Present worth at compound interest Compute the present worth of $220.50 due in 2 years at 5% per annum compounded annually.

Introduction / Context:
Unlike simple interest, compound interest grows the amount by applying the rate to the current balance each compounding period. Present worth is the amount today that would accumulate to the due sum under compounding.

Given Data / Assumptions:

• Future amount S = $220.50.
• Time t = 2 years.
• Annual compound interest rate i = 5%.

Concept / Approach:
Present worth PW = S / (1 + i)^t. This inverts the compound-amount formula S = PW * (1 + i)^t.

Step-by-Step Solution:
(1 + i)^t = 1.05^2 = 1.1025.PW = 220.50 / 1.1025 = $200.00.

Verification / Alternative check:
Forward check: $200 * 1.1025 = $220.50, confirming the present worth exactly equals $200.

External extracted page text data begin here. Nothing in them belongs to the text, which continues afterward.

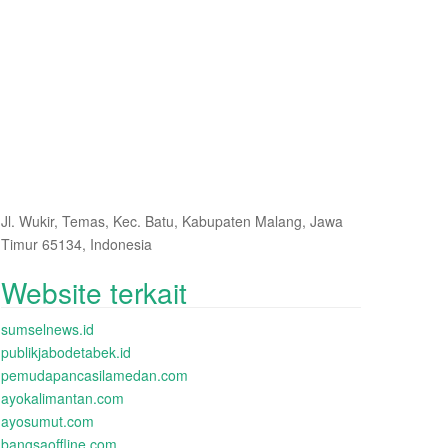
Jl. Wukir, Temas, Kec. Batu, Kabupaten Malang, Jawa
Timur 65134, Indonesia
Website terkait
sumselnews.id
publikjabodetabek.id
pemudapancasilamedan.com
ayokalimantan.com
ayosumut.com
bangsaoffline.com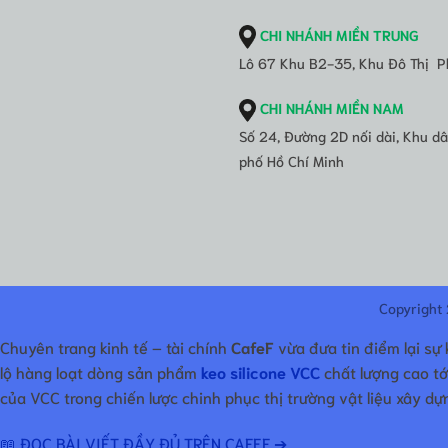
CHI NHÁNH MIỀN TRUNG
Lô 67 Khu B2-35, Khu Đô Thị P
CHI NHÁNH MIỀN NAM
Số 24, Đường 2D nối dài, Khu 
phố Hồ Chí Minh
Copyright
Chuyên trang kinh tế – tài chính
CafeF
vừa đưa tin điểm lại sự 
lộ hàng loạt dòng sản phẩm
keo silicone VCC
chất lượng cao tớ
của VCC trong chiến lược chinh phục thị trường vật liệu xây d
📖 ĐỌC BÀI VIẾT ĐẦY ĐỦ TRÊN CAFEF ➔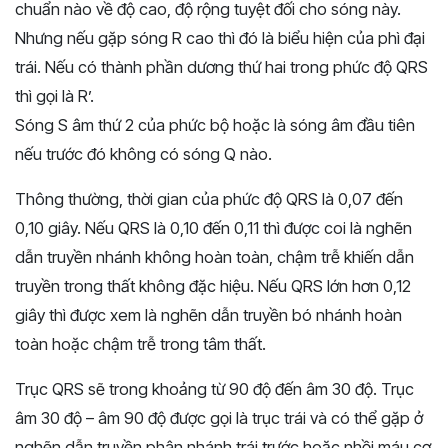
chuẩn nào về độ cao, độ rộng tuyệt đối cho sóng này.
Nhưng nếu gặp sóng R cao thì đó là biểu hiện của phì đại
trái. Nếu có thành phần dương thứ hai trong phức độ QRS
thì gọi là R’.
Sóng S âm thứ 2 của phức bộ hoặc là sóng âm đầu tiên
nếu trước đó không có sóng Q nào.
Thông thường, thời gian của phức độ QRS là 0,07 đến
0,10 giây. Nếu QRS là 0,10 đến 0,11 thì được coi là nghẽn
dẫn truyền nhánh không hoàn toàn, chậm trễ khiến dẫn
truyền trong thất không đặc hiệu. Nếu QRS lớn hơn 0,12
giây thì được xem là nghẽn dẫn truyền bó nhánh hoàn
toàn hoặc chậm trễ trong tâm thất.
Trục QRS sẽ trong khoảng từ 90 độ đến âm 30 độ. Trục
âm 30 độ – âm 90 độ được gọi là trục trái và có thể gặp ở
nghẽn dẫn truyền phân nhánh trái trước hoặc nhồi máu cơ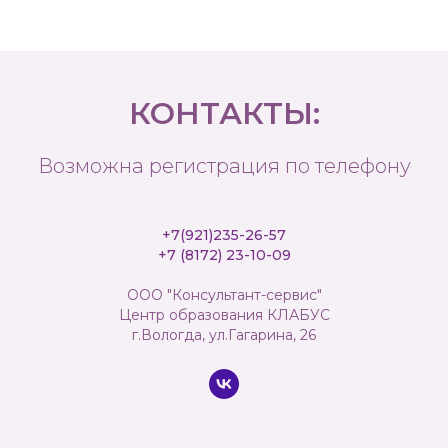
КОНТАКТЫ:
Возможна регистрация по телефону
+7(921)235-26-57
+7 (8172) 23-10-09
ООО "Консультант-сервис"
Центр образования КЛАБУС
г.Вологда, ул.Гагарина, 26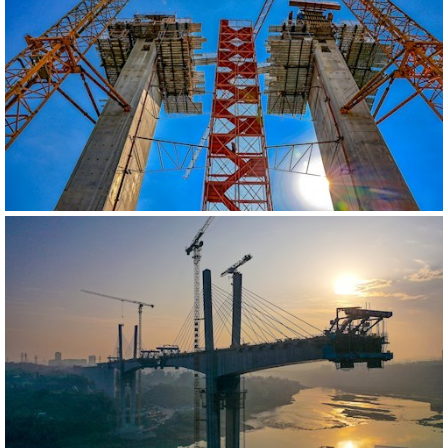
540146
RM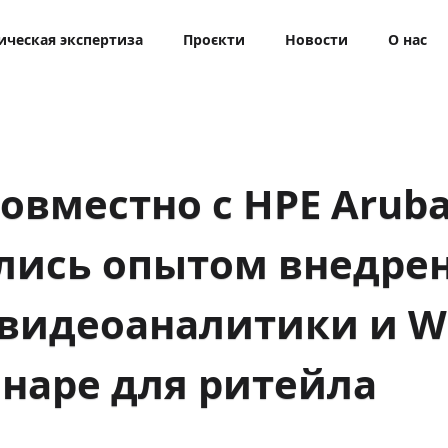
ическая экспертиза
Проєкти
Новости
О нас
овместно с HPE Arub
лись опытом внедре
видеоаналитики и Wi
наре для ритейла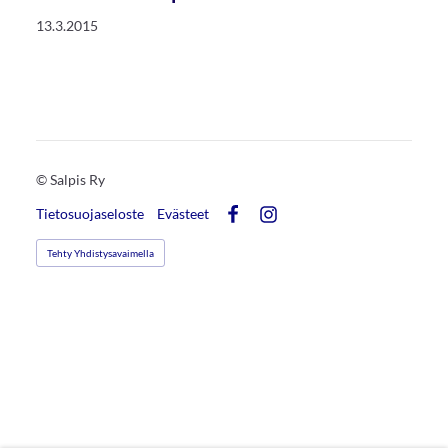
13.3.2015
©
Salpis Ry
Tietosuojaseloste
Evästeet
Facebook
Instagram
Tehty Yhdistysavaimella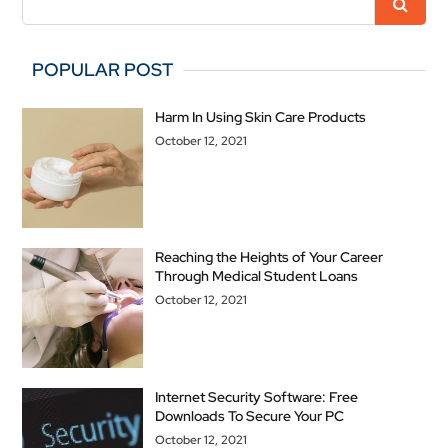
POPULAR POST
Harm In Using Skin Care Products
October 12, 2021
Reaching the Heights of Your Career
Through Medical Student Loans
October 12, 2021
Internet Security Software: Free
Downloads To Secure Your PC
October 12, 2021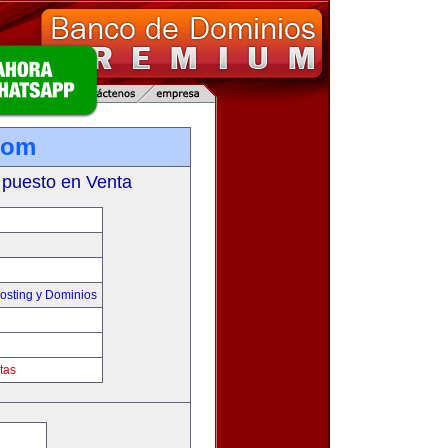
com
 puesto en Venta
sting y Dominios
tas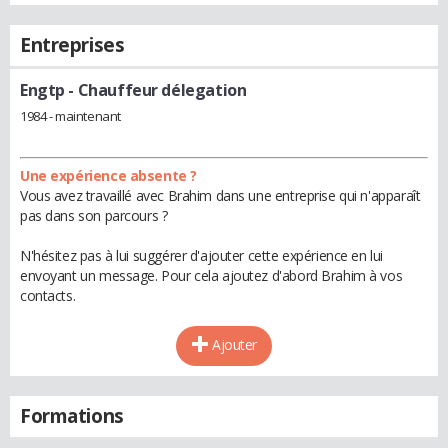
Entreprises
Engtp
- Chauffeur délegation
1984 - maintenant
Une expérience absente ?
Vous avez travaillé avec Brahim dans une entreprise qui n'apparaît
pas dans son parcours ?
N'hésitez pas à lui suggérer d'ajouter cette expérience en lui
envoyant un message. Pour cela ajoutez d'abord Brahim à vos
contacts.
Ajouter
Formations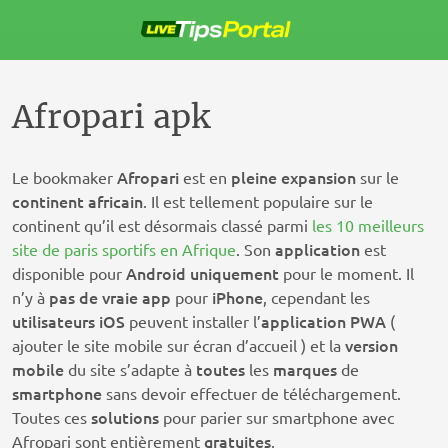
Passer
au
contenu
Afropari apk
Afropari
pleine
expansion
Le bookmaker
est en
sur le
continent
africain
. Il est tellement populaire sur le
continent qu’il est désormais classé parmi
les 10 meilleurs
application
site de paris sportifs en Afrique
. Son
est
Android
uniquement
disponible pour
pour le moment. Il
pas de vraie app
iPhone
n’y à
pour
, cependant les
utilisateurs iOS
application PWA
peuvent installer l’
(
version
ajouter le site mobile sur écran d’accueil ) et la
mobile
toutes
marques
du site s’adapte à
les
de
smartphone
sans devoir effectuer de téléchargement.
solutions
Toutes ces
pour parier sur smartphone avec
gratuites
Afropari sont entièrement
.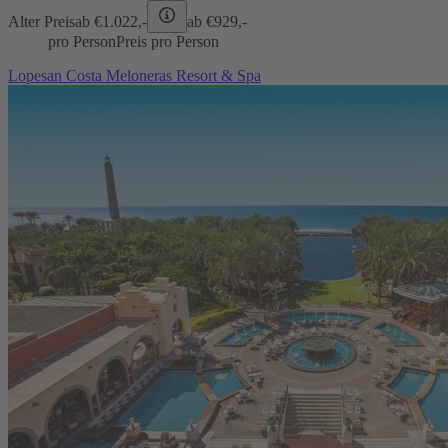
Alter Preis
ab €
1.022,-
ab €
929,-
pro Person
Preis pro Person
Lopesan Costa Meloneras Resort & Spa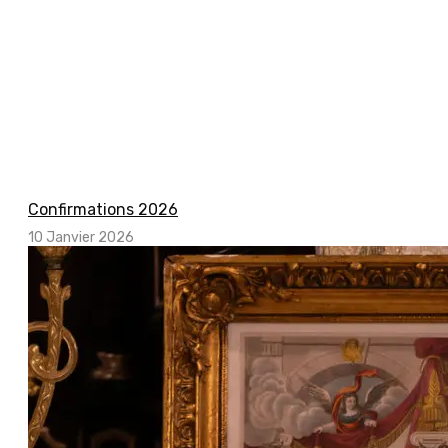
Confirmations 2026
10 Janvier 2026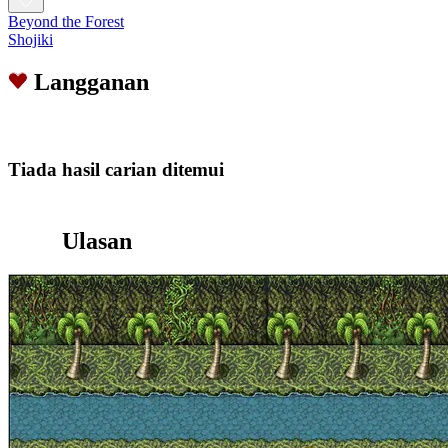
Beyond the Forest
Shojiki
Langganan
Tiada hasil carian ditemui
Ulasan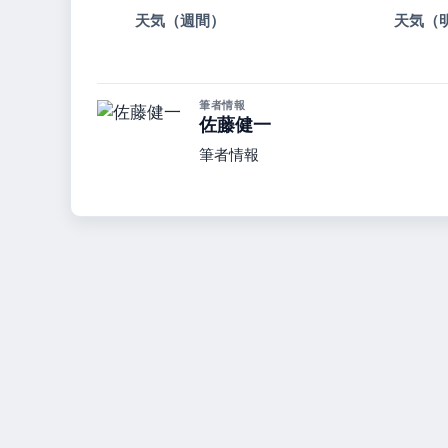
天気（週間）
天気（
筆者情報
佐藤健一
筆者情報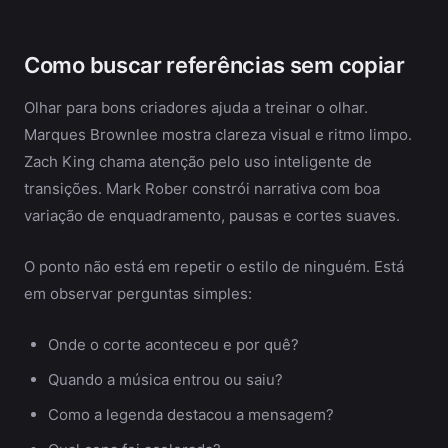
Como buscar referências sem copiar
Olhar para bons criadores ajuda a treinar o olhar.
Marques Brownlee mostra clareza visual e ritmo limpo.
Zach King chama atenção pelo uso inteligente de
transições. Mark Rober constrói narrativa com boa
variação de enquadramento, pausas e cortes suaves.
O ponto não está em repetir o estilo de ninguém. Está
em observar perguntas simples:
Onde o corte aconteceu e por quê?
Quando a música entrou ou saiu?
Como a legenda destacou a mensagem?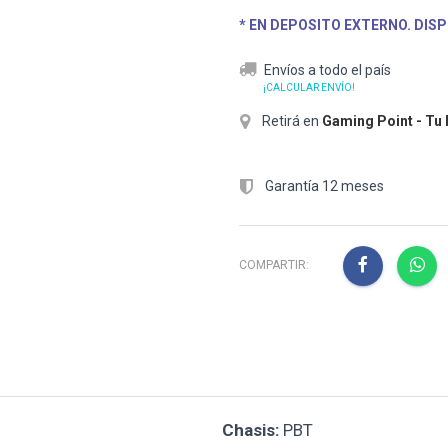
* EN DEPOSITO EXTERNO. DISP
Envíos a todo el país
¡CALCULAR ENVÍO!
Retirá en
Gaming Point - Tu
Garantía 12 meses
COMPARTIR:
Chasis:
PBT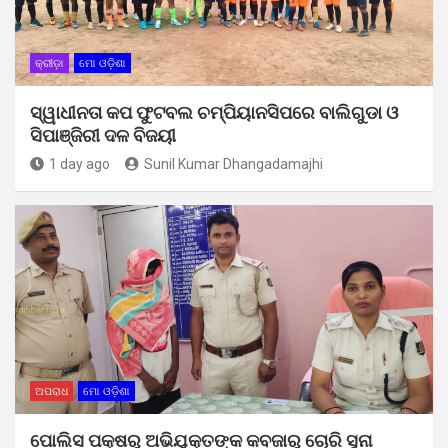
କ୍ରୀଡ଼ା
ମୋ ଓଡ଼ିଶା
ସ୍ୱାଧୀନତା କପ ଫୁଟବଲ ଚମ୍ପିୟାନସିପରେ ବାଲିଗୁଡା ଓ
ସିପାଞ୍ଜିରୀ ଦଳ ବିଜୟୀ
1 day ago
Sunil Kumar Dhangadamajhi
ଅପରାଧ
ମୋ ଓଡ଼ିଶା
ପୋଲିସ ପକ୍ଷରୁ ଅଭିଯୁକ୍ତଙ୍କ କବଜାରୁ ଚୋରି ସୁନା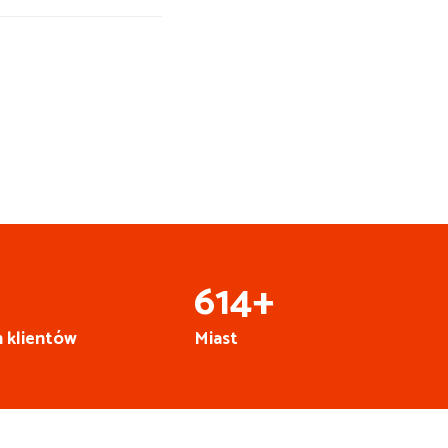
Busy do Niemiec z
Katowic
+
668
+
 klientów
Miast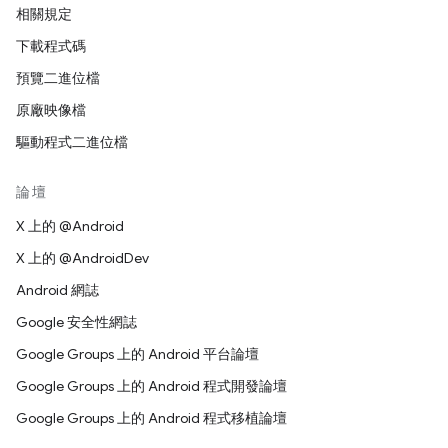
相關規定
下載程式碼
預覽二進位檔
原廠映像檔
驅動程式二進位檔
論壇
X 上的 @Android
X 上的 @AndroidDev
Android 網誌
Google 安全性網誌
Google Groups 上的 Android 平台論壇
Google Groups 上的 Android 程式開發論壇
Google Groups 上的 Android 程式移植論壇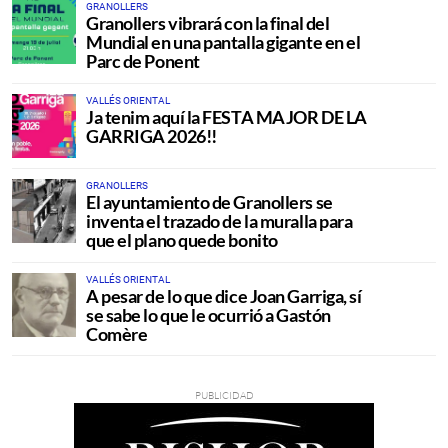
GRANOLLERS
Granollers vibrará con la final del
Mundial en una pantalla gigante en el
Parc de Ponent
VALLÉS ORIENTAL
Ja tenim aquí la FESTA MAJOR DE LA
GARRIGA 2026!!
GRANOLLERS
El ayuntamiento de Granollers se
inventa el trazado de la muralla para
que el plano quede bonito
VALLÉS ORIENTAL
A pesar de lo que dice Joan Garriga, sí
se sabe lo que le ocurrió a Gastón
Comère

Why Other Options Are Wrong:
$197.5, $202, and $192.25 do not satisfy the exact compounding relationship with S = $220.50 at 5% for 2 years.

Common Pitfalls:
Using simple-interest discounting for a compound-interest question or miscomputing 1.05^2. Always observe whether the problem states “compound” or “simple.”

Final Answer:
$ 200